» Your objective:
Whenever a line in the records below holds the string "projeto", copy it out.

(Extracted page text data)
_ _ _ _ _ _ _

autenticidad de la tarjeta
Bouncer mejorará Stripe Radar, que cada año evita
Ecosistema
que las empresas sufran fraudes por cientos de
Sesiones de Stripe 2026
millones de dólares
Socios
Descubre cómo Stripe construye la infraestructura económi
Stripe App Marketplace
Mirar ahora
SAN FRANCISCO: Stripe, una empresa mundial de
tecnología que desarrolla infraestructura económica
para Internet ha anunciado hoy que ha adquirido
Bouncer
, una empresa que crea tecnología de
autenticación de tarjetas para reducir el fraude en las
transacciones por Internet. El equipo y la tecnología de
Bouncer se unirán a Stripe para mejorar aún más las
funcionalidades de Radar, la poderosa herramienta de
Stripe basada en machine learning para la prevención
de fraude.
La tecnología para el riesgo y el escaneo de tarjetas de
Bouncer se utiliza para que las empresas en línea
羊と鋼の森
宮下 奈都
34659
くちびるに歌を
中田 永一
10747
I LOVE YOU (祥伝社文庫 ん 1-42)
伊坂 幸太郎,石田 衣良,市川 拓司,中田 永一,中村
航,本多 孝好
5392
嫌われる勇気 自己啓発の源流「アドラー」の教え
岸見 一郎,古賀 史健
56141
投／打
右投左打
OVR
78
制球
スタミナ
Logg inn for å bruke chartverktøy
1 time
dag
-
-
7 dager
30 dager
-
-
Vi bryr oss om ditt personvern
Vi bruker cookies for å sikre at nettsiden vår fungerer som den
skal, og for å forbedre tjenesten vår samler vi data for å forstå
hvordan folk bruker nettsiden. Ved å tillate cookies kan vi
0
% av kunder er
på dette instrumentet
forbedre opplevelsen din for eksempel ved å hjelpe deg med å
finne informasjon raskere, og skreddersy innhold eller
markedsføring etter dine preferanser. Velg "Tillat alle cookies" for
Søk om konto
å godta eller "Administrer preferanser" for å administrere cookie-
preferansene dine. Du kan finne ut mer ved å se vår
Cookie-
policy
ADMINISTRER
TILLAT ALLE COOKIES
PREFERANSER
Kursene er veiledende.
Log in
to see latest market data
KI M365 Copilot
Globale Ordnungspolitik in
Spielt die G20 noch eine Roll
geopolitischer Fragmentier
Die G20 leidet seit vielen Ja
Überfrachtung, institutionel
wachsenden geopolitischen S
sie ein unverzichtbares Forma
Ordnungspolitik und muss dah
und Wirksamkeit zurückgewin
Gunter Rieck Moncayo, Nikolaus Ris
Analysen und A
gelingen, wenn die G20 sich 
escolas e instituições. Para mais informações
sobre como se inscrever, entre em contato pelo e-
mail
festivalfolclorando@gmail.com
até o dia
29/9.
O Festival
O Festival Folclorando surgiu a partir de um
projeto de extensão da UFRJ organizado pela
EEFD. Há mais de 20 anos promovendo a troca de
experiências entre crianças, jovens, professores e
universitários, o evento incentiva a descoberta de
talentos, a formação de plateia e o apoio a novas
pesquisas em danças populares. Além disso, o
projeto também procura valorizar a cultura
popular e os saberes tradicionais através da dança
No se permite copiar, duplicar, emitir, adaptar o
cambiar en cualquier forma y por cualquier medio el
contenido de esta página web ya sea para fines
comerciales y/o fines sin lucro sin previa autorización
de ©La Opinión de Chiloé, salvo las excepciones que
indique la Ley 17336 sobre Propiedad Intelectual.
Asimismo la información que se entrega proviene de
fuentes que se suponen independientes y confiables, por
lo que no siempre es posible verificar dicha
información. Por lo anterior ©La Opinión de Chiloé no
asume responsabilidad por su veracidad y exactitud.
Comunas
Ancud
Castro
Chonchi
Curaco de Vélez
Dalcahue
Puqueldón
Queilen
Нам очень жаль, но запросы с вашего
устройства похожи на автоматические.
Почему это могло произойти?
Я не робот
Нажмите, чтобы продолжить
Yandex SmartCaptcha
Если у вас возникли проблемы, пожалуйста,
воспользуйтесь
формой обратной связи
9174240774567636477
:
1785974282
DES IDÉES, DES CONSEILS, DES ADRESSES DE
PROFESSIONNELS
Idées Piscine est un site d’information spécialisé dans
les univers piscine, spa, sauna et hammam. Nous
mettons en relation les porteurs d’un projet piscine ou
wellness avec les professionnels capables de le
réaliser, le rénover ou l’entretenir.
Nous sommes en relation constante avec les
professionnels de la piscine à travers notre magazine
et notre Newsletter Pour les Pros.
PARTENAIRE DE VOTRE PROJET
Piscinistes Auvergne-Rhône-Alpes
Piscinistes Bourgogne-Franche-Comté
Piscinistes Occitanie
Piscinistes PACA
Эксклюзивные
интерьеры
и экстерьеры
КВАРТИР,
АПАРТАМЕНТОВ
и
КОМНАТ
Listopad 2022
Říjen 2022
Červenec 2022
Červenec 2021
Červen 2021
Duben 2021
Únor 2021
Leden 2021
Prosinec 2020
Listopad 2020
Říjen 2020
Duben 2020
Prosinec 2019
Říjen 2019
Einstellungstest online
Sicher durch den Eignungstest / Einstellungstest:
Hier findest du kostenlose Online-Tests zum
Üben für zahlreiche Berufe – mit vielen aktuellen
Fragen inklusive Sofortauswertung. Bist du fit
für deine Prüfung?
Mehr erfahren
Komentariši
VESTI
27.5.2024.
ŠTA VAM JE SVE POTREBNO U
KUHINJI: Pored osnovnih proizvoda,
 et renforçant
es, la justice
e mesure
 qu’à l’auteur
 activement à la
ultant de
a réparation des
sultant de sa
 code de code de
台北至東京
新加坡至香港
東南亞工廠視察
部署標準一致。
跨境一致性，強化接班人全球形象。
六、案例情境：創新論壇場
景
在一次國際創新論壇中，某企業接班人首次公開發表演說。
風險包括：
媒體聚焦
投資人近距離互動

_ _ _ _ _ _ _

» Response box:
projeto de extensão da UFRJ organizado pela
projeto também procura valorizar a cultura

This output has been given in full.